_WORK ORDER:_ Find every line in the records below that holds the word "contra", and copy it out.

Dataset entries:
↓↓↓

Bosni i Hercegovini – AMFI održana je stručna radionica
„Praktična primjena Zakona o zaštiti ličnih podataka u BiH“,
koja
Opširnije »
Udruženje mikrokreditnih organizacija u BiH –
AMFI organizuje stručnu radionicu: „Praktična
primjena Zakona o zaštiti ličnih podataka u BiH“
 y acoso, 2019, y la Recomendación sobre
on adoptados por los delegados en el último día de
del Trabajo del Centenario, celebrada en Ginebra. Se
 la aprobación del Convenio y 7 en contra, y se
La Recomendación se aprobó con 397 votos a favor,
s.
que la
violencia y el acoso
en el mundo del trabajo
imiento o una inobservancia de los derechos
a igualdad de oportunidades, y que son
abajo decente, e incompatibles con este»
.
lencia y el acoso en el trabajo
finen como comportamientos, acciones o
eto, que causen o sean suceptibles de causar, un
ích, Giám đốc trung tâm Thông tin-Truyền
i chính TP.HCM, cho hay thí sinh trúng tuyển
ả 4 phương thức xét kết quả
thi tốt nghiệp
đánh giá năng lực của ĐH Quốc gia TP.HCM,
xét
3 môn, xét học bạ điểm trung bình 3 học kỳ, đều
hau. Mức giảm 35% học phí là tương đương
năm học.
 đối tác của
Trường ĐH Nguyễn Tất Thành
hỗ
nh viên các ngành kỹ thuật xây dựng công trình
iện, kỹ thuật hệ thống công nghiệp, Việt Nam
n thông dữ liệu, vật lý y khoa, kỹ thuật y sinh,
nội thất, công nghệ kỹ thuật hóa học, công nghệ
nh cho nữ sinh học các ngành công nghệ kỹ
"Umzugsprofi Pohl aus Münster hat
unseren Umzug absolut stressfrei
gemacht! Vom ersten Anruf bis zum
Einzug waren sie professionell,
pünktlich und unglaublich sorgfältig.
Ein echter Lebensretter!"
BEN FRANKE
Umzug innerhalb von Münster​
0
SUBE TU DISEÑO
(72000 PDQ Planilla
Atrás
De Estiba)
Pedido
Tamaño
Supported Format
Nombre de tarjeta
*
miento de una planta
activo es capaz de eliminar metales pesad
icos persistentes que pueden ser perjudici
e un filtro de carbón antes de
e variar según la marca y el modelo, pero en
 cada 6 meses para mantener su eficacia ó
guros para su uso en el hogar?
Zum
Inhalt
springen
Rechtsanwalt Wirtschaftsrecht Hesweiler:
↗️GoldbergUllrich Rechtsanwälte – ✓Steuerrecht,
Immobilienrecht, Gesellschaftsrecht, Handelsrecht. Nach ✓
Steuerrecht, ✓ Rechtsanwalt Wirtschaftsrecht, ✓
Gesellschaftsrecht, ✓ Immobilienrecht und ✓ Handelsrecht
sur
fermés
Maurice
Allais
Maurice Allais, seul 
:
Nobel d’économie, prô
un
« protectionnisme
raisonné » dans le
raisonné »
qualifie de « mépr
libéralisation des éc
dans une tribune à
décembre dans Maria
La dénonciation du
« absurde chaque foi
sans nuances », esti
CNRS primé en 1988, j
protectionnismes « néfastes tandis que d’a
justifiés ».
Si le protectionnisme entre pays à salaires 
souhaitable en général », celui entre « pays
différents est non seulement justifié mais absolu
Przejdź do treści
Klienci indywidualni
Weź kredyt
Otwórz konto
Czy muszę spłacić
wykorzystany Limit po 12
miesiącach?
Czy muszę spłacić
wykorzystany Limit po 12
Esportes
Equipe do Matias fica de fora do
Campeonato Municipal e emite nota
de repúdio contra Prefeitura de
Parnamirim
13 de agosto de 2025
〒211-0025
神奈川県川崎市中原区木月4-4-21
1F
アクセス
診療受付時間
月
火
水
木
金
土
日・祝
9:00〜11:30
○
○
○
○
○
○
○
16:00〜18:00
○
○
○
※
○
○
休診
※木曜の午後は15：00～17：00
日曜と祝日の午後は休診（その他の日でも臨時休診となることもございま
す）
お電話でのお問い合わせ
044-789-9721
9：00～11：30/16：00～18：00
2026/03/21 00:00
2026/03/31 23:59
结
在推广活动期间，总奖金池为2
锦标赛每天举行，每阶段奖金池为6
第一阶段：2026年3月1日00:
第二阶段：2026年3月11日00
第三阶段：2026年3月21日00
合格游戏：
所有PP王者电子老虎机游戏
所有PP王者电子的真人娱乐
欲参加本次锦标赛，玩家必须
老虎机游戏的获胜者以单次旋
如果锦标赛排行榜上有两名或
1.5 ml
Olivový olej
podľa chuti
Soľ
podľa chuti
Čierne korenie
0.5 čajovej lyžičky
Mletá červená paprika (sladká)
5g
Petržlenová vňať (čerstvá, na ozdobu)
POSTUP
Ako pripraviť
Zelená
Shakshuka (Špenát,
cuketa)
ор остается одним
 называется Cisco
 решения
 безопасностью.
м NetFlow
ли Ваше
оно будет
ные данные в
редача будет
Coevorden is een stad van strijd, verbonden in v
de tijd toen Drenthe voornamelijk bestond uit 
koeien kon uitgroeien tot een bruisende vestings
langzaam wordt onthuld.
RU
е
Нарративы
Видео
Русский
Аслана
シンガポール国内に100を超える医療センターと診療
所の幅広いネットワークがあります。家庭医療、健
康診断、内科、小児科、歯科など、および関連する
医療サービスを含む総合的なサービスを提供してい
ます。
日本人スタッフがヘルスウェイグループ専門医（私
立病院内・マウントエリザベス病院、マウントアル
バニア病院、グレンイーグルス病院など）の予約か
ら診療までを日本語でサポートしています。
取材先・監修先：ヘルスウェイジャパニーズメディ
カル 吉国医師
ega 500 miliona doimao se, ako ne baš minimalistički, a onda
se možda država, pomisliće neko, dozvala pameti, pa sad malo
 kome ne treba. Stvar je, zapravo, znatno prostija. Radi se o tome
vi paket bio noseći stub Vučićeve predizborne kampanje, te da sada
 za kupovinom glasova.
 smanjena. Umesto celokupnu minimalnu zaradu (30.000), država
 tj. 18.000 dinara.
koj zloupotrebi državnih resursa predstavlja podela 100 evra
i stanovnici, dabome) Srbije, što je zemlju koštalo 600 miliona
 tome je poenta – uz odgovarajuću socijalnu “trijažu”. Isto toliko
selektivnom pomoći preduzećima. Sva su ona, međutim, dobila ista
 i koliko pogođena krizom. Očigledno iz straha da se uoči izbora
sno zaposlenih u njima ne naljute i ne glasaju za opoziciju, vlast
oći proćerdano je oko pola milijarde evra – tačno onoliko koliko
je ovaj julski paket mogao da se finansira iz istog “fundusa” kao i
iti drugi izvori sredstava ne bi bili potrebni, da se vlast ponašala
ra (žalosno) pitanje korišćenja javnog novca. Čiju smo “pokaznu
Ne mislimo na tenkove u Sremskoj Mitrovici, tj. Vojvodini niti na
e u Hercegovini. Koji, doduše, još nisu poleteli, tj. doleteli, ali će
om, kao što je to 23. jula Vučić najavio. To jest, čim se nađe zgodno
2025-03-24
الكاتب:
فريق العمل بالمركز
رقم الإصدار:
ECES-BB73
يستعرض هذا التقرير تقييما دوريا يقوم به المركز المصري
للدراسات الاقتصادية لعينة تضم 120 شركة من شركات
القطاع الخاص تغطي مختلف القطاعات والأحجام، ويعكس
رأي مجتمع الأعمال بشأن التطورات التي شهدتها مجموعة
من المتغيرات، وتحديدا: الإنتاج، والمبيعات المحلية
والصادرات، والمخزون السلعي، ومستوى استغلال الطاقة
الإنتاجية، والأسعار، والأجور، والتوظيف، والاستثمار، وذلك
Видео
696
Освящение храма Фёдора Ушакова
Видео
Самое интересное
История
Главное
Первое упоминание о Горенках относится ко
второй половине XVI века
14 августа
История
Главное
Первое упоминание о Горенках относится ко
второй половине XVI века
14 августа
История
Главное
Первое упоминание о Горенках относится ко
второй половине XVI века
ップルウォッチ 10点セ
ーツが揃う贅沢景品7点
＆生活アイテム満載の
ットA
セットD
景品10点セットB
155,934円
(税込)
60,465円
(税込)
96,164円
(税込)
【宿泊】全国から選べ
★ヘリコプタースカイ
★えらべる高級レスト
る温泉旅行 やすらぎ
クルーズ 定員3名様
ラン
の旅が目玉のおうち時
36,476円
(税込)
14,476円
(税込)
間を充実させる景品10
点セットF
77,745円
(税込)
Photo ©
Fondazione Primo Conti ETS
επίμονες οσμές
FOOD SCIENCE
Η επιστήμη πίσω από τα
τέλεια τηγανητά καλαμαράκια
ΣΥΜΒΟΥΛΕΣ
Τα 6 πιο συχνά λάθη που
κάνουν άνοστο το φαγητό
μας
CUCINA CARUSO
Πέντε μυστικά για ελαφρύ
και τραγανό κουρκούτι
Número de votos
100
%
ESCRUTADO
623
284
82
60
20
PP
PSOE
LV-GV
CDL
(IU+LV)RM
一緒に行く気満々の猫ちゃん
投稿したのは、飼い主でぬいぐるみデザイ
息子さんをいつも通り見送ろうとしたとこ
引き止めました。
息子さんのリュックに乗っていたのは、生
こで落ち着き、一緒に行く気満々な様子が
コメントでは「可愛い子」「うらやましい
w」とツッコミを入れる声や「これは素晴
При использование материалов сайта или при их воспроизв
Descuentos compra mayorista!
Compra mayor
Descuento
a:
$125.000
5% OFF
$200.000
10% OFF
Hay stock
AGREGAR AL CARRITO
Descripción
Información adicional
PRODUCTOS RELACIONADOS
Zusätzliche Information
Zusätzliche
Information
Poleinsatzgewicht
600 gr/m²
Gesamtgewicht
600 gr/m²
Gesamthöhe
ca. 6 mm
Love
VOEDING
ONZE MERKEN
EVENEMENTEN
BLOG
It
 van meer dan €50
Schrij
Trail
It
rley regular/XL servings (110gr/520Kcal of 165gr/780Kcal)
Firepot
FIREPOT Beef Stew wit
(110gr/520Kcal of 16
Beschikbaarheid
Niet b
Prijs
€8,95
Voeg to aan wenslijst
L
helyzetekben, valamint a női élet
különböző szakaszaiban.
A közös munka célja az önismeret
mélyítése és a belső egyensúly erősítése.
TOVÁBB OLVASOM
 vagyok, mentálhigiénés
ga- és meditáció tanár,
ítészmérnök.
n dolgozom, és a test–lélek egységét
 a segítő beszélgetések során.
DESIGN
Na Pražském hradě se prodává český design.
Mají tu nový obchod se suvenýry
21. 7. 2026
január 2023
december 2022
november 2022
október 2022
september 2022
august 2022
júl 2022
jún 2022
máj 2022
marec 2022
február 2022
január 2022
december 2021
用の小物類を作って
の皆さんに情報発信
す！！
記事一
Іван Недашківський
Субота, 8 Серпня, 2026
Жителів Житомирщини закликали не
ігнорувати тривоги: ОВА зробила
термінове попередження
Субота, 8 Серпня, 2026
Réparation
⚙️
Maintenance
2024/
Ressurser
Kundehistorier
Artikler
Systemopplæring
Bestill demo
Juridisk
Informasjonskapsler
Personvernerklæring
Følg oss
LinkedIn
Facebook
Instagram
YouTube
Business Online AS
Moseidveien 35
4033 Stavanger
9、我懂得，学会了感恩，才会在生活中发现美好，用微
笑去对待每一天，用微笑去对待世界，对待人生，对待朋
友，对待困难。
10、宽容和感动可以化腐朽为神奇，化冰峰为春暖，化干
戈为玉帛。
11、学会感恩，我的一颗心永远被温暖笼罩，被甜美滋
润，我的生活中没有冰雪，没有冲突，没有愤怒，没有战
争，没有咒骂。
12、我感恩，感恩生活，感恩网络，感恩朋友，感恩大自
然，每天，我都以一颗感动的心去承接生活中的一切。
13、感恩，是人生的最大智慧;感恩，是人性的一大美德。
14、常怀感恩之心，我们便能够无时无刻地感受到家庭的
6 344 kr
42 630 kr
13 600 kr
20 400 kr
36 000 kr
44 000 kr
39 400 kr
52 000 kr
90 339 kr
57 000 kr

↑↑↑

_RESPONSE BELOW:_
 la aprobación del Convenio y 7 en contra, y se
de repúdio contra Prefeitura de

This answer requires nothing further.